DATA RECORDS below:

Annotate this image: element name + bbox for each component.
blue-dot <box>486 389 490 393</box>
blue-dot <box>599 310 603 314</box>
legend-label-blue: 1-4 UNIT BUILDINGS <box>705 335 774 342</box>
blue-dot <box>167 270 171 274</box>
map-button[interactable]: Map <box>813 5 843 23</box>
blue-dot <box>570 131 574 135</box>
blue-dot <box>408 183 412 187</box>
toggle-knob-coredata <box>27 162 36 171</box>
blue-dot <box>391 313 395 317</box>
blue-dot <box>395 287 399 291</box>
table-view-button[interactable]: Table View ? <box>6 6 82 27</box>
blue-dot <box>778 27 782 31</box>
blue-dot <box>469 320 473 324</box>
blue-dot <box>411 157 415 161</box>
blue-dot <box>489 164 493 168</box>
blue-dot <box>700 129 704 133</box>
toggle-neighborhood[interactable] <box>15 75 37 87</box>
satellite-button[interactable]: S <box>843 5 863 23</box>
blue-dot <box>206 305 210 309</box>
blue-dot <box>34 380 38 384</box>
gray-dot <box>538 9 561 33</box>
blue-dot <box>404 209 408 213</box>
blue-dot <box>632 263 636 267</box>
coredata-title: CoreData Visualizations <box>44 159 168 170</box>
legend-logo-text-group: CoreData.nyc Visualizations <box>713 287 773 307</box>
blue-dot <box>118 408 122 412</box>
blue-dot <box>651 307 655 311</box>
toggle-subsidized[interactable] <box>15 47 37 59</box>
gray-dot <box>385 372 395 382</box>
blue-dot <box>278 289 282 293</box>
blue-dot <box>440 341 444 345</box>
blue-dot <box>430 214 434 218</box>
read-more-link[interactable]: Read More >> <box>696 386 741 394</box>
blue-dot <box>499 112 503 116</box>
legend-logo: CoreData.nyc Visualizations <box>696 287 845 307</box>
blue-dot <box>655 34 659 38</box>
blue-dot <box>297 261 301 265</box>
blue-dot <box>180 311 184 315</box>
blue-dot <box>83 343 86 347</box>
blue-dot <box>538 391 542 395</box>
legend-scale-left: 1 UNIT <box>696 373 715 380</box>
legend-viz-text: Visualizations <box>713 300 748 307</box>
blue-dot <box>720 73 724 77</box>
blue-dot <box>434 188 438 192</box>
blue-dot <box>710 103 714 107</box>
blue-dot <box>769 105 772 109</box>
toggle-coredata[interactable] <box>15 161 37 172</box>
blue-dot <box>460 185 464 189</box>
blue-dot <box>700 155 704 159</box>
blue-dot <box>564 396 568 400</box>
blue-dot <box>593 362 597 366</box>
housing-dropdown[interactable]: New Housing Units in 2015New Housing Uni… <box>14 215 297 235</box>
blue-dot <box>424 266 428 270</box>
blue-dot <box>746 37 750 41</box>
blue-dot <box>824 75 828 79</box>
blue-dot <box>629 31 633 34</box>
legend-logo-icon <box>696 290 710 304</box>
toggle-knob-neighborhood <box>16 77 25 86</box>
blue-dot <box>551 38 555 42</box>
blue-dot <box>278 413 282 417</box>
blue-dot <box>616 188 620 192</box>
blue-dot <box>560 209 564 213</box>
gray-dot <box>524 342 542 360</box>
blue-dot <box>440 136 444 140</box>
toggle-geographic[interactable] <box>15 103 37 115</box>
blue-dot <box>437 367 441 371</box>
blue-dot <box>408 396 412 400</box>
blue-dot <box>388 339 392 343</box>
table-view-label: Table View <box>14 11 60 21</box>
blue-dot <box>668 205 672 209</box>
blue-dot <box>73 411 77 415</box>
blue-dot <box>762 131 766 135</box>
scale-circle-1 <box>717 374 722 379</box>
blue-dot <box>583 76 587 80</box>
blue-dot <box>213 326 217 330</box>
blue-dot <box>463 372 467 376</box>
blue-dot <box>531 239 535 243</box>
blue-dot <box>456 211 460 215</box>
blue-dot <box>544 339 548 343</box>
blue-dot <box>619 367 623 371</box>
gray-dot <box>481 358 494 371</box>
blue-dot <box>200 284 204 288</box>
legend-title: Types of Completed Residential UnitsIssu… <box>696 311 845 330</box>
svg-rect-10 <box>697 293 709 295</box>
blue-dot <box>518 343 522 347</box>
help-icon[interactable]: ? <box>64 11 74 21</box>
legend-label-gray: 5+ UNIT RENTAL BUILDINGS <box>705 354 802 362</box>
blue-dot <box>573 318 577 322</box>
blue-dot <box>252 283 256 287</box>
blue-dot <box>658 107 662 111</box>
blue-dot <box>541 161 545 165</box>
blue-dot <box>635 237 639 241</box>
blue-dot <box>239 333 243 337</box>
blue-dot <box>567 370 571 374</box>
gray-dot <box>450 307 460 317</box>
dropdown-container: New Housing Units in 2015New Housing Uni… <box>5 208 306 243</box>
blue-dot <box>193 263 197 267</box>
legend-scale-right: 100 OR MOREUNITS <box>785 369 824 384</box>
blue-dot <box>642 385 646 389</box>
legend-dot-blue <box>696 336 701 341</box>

End of DATA RECORDS.

[TASK DIRECTIONS]
Where in the records does the word "view" appear? Copy each line that holds it.

[EXERCISE ANSWER]
table-view-button[interactable]: Table View ? <box>6 6 82 27</box>
table-view-label: Table View <box>14 11 60 21</box>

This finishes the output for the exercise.